Nathaniel: Wouldn’t it be funny if a butterfly landed on my wing-wong?

THE LESSON LEARNED
THE TASK IS SET
THE GOAL IN SIGHT

Lance: But yeah, not yet.

THAT WASN’T YOUR LINE

Emmy: Does upstairs sound evil to you?

Nathaniel: Yeah, there’s an evil warlock talking to an evil book.

Emmy: Is there a ghost and a mummy, too?

Nathaniel: So hey, how’s the property value around here? Existent?

Nathaniel: HAHAHA MY DICK IS CLIPPING

Nathaniel: It kinda hurt.

Nathaniel: Was I talking about my dick too much?

Nathaniel: I was talking about my dick too much.

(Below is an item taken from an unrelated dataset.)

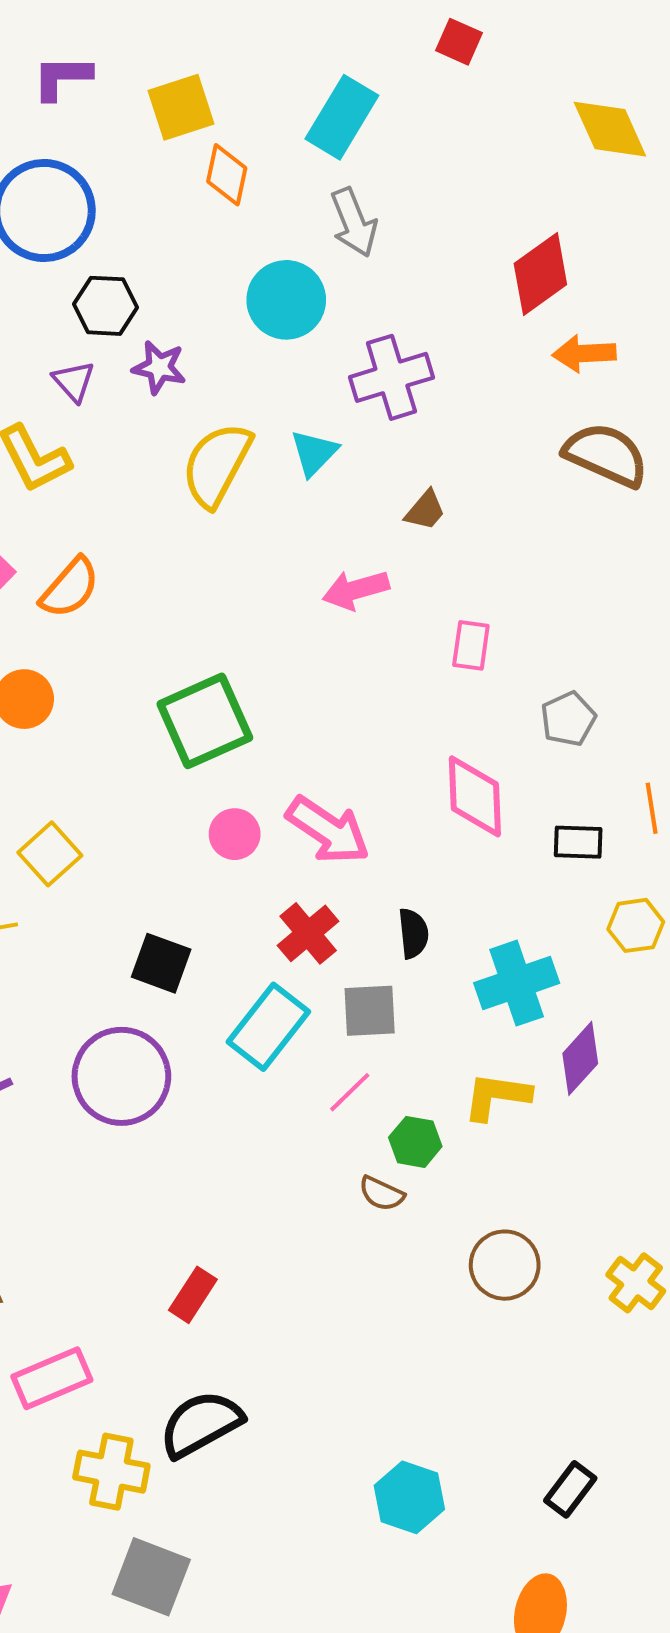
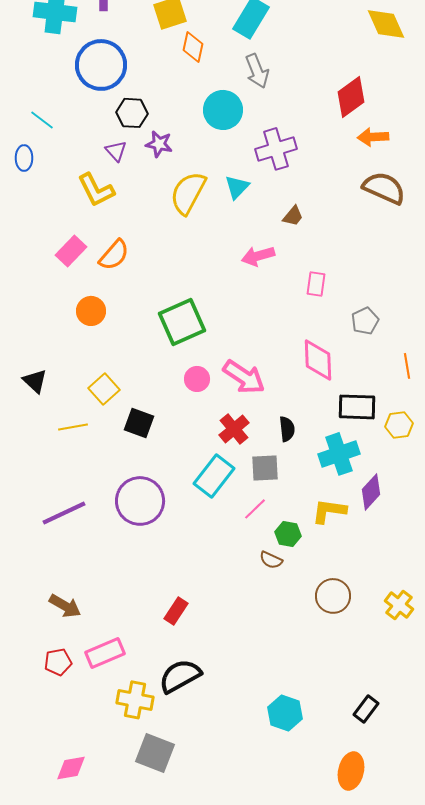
black rectangle: (578, 842) -> (357, 407), moved, size x1.5
black square: (161, 963) -> (139, 423), moved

Lance: I just… wow. That’s a lot to ask.

WE DO NOT ASK
WE DO DEMAND
AND SO OUR WISH

Lance: Is my command!

NOW YOU’RE GETTING IT

Nathaniel: This is the getting-it place!

Richard: As long as you remember that it is also the paying for it place!

Lance: He’s about to pay, alright.

Dude, threatening to kill a Murphy isn’t evil.

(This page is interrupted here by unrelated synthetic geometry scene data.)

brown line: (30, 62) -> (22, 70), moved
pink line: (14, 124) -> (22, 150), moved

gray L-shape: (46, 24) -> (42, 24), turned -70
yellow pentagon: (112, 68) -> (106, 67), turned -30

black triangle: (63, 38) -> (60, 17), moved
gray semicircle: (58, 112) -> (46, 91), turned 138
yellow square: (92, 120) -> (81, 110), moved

Lance: I’ve already forgotten about the Murphy.

Lance: WHY HELLO THERE

Emmy: WHY hello here?!

Samantha: You bugged out?

Richard: …what day is it?

Emmy: It’s Warlock Appreciation Day!

Emmy: And this just so happens to be the best business in town for appreciation-showing!

Lance: Ilektrikos.

Lance: I guess I said it right… the book said there would be conseq-

Lance: No, I definitely said it wrong.

Next time: he says it right?

This chapter depicts gameplay from 18 July 2012.